Second, the maintenance of morale. This has three elements. Citizens have to be given the true picture, no matter how grim; shown the roadmap for the way out; and demonstrated quick wins. If there is dissonance between the narrative and reality, the credibility of the narratives and narrators gets diffused, diminishing unity of purpose.

Third, offensive action, or a series of practical steps that seize initiative, maintain momentum and create advantageous positions. Resources must be allocated proactively and initiative left to local leaders to implement the strategy. Higher formations focus on provisioning of resources and lower ones deploy those on the ground. There will be compelling and unsatisfiable demands from lower formations but that is the nature of war; hence, higher formations will need to make strategic long term priorities. Towards that end, cities which are strategic, financial and industrial hubs will need to be safeguarded first. If those nodes fail, everything else will collapse.

Fourth, security — defined as provision and maintenance of an operating environment that affords necessary freedom of action to achieve objectives. Imbalance in supply and demand, especially of lifesaving resources, breeds moral and material corruption. Any blockage of resources, be it because of bureaucratic hurdles, apathy or greed, sabotages the war effort. The government should leverage capacity of institutions created specifically for fusing thousands of databases that can provide visibility of resource allocations and dispensation, preventing leakages and delays. The mandate of such organisations needs to be changed but that too is the nature of war. Entire assembly lines convert to producing war material in times of existential emergencies.

The fifth principle — surprise — acts in reverse in this case. There must be second and third order of thinking so that surprise is minimised. Every decision has unintended consequences, for instance the exodus of migrants following the lockdown. In wartime, decisions are often between one wrong and lesser wrong. Red teams must evaluate the implications of major decisions and create credible implication flows that allow decision makers to evaluate the lesser evil. These teams must be populated by imaginative thinkers pooled in from every ministry and the corporate sector.

Sixth, concentration of forces. Prioritising frontline workers for vaccination was an example of this principle. Often leaders spread their resources too thin so they don’t make a decisive impact.

The seventh principle, economy of effort, recognises that resources will always be short in war and therefore every effort must be leveraged to its fullest. This implies strict watch on wastage, cold chain storage, and ironing out process delays to ensure that there is least friction in the system.
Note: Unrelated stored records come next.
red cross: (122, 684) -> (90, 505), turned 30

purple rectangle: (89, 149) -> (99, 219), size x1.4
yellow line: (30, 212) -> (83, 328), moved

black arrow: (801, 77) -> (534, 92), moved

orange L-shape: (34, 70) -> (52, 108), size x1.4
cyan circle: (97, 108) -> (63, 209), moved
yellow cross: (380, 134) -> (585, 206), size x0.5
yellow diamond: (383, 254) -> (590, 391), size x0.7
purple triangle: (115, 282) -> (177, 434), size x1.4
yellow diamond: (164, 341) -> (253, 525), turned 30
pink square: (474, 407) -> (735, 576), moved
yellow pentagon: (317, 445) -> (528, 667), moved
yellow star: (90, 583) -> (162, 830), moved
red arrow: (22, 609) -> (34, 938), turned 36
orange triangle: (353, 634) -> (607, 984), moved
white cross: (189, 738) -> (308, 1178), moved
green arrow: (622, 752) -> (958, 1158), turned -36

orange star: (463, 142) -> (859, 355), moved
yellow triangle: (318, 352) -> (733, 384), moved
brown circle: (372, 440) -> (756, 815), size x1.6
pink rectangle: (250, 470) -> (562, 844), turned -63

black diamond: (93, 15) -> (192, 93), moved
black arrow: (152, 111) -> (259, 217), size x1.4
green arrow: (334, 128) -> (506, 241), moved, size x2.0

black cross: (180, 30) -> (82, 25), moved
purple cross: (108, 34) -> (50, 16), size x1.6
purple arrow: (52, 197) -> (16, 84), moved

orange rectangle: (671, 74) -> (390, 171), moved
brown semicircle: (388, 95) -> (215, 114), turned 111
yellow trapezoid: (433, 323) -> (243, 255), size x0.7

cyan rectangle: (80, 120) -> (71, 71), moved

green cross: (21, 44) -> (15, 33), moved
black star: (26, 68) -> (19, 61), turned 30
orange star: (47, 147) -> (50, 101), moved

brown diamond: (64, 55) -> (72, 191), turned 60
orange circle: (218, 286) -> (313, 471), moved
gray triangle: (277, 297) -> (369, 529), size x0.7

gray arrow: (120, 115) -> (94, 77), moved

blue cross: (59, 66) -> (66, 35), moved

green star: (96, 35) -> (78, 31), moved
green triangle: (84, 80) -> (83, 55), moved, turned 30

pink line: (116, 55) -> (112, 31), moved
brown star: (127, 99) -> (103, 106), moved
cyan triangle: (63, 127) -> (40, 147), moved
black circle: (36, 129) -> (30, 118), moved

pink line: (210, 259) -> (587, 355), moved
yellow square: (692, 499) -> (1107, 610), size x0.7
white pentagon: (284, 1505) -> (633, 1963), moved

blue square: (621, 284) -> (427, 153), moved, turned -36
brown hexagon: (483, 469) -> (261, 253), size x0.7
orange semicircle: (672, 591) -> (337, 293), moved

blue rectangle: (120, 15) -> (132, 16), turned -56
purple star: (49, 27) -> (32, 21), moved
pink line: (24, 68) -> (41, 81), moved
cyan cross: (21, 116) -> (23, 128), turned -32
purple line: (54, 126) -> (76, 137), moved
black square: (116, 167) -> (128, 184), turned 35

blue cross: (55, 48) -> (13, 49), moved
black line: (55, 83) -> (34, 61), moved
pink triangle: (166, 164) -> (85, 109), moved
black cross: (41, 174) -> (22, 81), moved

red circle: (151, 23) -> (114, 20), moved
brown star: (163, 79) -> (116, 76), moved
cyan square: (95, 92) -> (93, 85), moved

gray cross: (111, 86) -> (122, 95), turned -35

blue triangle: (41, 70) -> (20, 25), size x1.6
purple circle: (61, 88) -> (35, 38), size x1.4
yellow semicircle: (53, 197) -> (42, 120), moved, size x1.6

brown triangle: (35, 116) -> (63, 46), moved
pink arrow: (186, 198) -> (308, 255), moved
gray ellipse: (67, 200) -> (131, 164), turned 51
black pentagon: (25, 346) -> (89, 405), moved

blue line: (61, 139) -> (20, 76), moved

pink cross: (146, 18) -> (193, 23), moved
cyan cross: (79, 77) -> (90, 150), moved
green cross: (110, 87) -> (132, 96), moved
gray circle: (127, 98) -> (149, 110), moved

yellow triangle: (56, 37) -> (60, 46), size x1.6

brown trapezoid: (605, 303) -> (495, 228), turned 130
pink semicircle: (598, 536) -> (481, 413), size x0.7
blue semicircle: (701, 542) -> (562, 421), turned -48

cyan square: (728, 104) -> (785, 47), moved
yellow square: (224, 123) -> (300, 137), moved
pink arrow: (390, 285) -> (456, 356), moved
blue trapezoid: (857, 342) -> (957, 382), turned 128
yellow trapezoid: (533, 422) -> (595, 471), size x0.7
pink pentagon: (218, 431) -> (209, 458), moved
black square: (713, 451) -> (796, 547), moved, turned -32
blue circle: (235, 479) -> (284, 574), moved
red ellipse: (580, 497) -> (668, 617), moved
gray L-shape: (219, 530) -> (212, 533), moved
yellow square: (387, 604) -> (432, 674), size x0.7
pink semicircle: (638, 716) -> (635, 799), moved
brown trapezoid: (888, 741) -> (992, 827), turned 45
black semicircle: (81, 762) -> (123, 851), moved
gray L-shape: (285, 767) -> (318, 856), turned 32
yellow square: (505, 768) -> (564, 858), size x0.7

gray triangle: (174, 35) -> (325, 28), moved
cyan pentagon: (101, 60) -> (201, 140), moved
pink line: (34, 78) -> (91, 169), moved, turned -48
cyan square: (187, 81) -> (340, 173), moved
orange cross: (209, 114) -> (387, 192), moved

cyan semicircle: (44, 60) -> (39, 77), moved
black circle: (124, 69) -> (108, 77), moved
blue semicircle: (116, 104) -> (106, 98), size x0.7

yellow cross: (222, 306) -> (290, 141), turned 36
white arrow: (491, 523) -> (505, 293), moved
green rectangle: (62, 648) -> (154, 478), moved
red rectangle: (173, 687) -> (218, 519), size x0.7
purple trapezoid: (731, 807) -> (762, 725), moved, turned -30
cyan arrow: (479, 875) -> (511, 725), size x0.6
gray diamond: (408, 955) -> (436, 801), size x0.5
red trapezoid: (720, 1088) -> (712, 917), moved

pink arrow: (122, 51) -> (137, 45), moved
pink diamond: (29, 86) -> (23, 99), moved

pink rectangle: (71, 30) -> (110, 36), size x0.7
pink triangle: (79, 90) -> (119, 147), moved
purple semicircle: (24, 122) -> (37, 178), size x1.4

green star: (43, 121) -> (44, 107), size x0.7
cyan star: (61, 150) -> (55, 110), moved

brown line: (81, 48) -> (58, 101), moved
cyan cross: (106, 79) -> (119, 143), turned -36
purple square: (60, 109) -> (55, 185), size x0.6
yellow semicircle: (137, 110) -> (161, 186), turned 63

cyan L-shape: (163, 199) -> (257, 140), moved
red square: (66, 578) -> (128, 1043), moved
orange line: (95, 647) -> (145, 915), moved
Eighth, flexibility. Once there is an overall strategy, implementation must be delegated down with adequate empowerment and oversight. For instance, local leaders may find that their population can be more easily vaccinated as a family unit, rather than age criteria. Such changes must be allowed on ground.

Ninth, cooperation. This involves teamwork and a sharing of dangers, burdens, risks and opportunities in every aspect of warfare. This key principle is often the Achilles' heel of most campaigns as dangers, burdens and risks are often borne by the majority while a smaller cohort seeks the opportunities and glory. Such campaigns usually lose steam, morale and consequently their efficacy.

The last principle, sustainability, is to generate the means by which fighting power is sustained and freedom of action maintained. Which is where the larger issue of the economic front kicks in. Without that engine grinding back, the war against the pandemic will start sputtering.

These principles of war give us a road map. The only silver lining of a nation at war is that despite internal bickering, there is an opportunity to unleash its full potential. It is not the absolute lack of resources or knowledge that defeats nations but hubris of past victories, underestimating the adversary, and not altering strategy when required.